Nouvel exploitant de l’aéroport depuis le 1er juillet, le groupe Edeis s’est d’abord fixé une mission : consolider l’existant. En 2025, Poitiers-Biard a accueilli 70 000 passagers.

Arnault Varanne

Le7.info

L’aéroport de Poitiers-Biard ouvre une nouvelle page de son histoire. Le groupe Edeis a succédé à Sealar le 1er juillet, pour un contrat d’exploitation de deux ans, renouvelable deux fois un an. Et contrairement à 2019, pas d’annonce clinquante sur un nombre de passagers à atteindre ou de lignes nouvelles à ouvrir. « C’était avant le Covid, ça ne vous a pas échappé, indique Alain Pichon, président du Syndicat mixte de l’aéroport de Poitiers-Biard. Et d’ailleurs, si Grand Poitiers ne nous avait pas mis au tribunal pour un avenant comprenant des chiffres, nous ne serions pas là aujourd’hui… » L’exploitant a donc changé et le contexte politique avec, Anthony Brottier s’affichant tout sourire aux côtés du patron du Département. Le nouveau maire de Poitiers et président de Grand Poitiers évoque « une confiance et une exigence ». « On a la conviction que cette structure est nécessaire au territoire », ajoute l’élu.

« Densifier, solidifier, concentrer ce qui existe déjà »

Sur cette base, le groupe Edeis a donc été retenu pour piloter l’aéroport, une structure de 14 permanents -tous conservés-, une centaine en comptant les sous-traitants. L’année dernière, Poitiers-Biard a « atterri » à 70 000 passagers, il en recense 25 000 entre le 1er janvier et le 30 juin 2026. « Nous avons un petit mois de retard lié à une rotation en moins sur Londres-Stansted » reconnaît Claire Pons, la directrice. Si la liaison vers Edimbourg connaît un excellent taux de remplissage (entre 90 et 95%), celle vers Lyon opérée par Volotea plafonne à 35%. Mais avec un avion avec une capacité de 180 places, surdimensionnée pour la ligne.

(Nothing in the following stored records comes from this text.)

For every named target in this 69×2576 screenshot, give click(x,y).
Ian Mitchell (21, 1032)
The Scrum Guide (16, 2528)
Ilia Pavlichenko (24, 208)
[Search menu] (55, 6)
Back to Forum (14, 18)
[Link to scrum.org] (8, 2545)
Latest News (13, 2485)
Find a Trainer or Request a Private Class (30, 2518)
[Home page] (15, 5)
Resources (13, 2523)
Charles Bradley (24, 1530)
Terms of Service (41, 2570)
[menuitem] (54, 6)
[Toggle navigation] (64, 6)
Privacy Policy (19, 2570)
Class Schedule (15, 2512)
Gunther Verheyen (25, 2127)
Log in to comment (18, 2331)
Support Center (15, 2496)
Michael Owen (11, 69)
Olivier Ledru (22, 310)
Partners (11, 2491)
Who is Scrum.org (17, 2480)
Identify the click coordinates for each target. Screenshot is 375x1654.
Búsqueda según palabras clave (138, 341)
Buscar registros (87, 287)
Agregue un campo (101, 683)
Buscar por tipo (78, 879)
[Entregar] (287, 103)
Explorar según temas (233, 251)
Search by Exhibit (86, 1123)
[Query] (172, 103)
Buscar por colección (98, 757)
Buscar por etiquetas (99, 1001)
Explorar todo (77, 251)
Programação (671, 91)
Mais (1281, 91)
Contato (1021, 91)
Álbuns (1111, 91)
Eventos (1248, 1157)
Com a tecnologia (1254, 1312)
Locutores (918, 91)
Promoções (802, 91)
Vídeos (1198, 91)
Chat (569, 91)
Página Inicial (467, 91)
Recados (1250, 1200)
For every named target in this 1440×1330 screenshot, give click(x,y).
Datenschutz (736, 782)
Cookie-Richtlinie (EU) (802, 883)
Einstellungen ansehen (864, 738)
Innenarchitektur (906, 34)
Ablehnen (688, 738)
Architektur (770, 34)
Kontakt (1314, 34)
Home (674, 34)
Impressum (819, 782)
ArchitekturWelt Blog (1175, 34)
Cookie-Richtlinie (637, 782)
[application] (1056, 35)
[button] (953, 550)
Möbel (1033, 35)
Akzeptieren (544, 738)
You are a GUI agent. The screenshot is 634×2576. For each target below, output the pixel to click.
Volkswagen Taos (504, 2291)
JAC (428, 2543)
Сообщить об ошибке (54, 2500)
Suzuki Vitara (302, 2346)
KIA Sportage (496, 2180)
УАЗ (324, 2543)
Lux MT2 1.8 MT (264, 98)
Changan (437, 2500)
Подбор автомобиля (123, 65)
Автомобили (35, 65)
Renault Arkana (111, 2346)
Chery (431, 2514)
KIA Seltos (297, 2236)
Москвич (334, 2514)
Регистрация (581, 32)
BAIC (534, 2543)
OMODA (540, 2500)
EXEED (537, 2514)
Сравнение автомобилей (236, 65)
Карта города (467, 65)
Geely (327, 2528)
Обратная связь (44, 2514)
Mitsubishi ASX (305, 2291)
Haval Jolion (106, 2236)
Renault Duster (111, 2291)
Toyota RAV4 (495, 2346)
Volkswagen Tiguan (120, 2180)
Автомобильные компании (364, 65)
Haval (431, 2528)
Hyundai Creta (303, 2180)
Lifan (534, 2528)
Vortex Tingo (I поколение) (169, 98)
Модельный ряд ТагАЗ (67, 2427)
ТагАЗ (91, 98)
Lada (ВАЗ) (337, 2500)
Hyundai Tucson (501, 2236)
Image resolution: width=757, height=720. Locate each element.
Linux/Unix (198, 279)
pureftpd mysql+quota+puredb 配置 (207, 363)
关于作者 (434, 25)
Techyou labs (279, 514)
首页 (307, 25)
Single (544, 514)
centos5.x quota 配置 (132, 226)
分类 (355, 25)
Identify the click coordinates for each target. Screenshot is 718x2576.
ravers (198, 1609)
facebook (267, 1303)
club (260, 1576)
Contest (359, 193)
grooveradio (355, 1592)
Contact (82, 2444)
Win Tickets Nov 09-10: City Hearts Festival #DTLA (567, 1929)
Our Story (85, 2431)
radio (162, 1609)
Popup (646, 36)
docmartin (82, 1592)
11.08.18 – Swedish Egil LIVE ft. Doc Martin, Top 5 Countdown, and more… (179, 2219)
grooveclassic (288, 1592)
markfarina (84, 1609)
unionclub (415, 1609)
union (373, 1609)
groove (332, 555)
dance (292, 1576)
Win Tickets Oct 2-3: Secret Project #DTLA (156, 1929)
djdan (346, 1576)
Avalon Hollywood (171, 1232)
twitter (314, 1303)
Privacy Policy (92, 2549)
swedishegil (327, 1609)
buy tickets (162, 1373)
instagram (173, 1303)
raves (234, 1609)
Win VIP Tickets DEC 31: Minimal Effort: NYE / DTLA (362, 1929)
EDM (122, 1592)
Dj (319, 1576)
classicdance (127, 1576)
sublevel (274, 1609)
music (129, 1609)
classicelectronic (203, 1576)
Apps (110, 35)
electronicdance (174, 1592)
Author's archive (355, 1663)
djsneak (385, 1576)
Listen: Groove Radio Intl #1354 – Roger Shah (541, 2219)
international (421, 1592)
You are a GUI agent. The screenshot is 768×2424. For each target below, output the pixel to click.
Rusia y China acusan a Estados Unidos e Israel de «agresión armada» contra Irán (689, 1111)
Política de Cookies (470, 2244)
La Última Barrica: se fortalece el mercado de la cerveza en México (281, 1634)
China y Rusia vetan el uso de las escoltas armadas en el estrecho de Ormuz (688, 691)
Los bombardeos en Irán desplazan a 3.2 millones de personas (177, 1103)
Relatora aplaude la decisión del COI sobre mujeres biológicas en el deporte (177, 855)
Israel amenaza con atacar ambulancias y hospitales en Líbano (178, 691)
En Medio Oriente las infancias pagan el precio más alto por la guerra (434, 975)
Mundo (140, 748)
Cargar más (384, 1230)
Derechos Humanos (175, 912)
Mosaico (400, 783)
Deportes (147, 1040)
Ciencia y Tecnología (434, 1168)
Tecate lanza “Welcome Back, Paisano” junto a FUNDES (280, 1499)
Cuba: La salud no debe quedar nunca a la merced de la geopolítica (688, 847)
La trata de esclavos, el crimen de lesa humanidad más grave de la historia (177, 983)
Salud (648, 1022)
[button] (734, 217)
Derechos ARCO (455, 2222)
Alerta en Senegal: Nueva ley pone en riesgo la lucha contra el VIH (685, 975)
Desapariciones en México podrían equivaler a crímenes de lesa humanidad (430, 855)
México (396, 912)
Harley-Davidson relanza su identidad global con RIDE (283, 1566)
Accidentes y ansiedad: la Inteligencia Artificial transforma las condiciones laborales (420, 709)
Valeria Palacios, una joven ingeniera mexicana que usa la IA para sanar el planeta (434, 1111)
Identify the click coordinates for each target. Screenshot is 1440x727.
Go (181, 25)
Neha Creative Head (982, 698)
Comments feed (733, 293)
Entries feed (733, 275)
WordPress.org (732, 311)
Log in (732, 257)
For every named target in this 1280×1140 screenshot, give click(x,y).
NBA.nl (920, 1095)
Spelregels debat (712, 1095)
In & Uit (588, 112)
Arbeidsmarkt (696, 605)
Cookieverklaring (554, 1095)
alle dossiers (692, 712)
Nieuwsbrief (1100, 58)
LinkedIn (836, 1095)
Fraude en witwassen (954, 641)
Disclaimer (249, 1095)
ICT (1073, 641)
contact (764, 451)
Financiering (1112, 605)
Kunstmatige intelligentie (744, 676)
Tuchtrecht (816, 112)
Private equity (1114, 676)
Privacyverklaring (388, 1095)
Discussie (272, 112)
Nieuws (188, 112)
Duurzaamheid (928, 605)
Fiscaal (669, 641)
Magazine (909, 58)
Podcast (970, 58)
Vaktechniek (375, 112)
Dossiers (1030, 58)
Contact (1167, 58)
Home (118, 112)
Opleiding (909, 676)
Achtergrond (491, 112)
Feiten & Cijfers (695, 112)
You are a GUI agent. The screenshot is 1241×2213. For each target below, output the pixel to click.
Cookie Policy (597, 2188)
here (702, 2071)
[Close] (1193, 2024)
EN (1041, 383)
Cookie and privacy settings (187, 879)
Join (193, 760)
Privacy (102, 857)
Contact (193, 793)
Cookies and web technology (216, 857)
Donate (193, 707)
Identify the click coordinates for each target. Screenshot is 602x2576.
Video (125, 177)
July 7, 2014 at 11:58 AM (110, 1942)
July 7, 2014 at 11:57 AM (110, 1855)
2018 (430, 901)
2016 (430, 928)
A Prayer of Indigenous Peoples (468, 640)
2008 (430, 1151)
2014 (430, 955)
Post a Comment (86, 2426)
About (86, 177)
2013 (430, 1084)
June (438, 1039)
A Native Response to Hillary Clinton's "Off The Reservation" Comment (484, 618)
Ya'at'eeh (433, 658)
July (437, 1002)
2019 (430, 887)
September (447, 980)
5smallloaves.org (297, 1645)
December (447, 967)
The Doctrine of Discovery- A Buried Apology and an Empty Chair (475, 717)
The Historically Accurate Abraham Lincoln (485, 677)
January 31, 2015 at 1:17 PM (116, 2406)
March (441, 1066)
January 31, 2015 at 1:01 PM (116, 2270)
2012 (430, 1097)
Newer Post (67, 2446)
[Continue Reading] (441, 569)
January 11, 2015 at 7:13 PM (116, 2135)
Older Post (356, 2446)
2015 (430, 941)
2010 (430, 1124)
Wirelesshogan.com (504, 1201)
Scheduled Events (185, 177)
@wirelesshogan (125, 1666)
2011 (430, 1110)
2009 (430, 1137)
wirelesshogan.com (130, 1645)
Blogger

Jusqu’à 90 passagers embarquent sur certains vols vers Lyon, ce qui est « un signe positif », juge Claire Pons.

Dans ce contexte mouvant, et après l’arrêt de la liaison vers Barcelone en 2025 initiée par Ryanair, le groupe Edeis et ses 22 aéroports en gestion ne promettent pas la Lune mais bien de « densifier, solidifier, concentrer ce qui existe déjà. Nous ne partons pas de zéro ». « Il y a un volontarisme politique fort sur la liaison avec Lyon, et notre rôle est de faire en sorte qu’elle perdure et trouve écho dans le territoire, que nous ayons plus de passagers », développe Martin Meynier, président d’Edeis Concessions.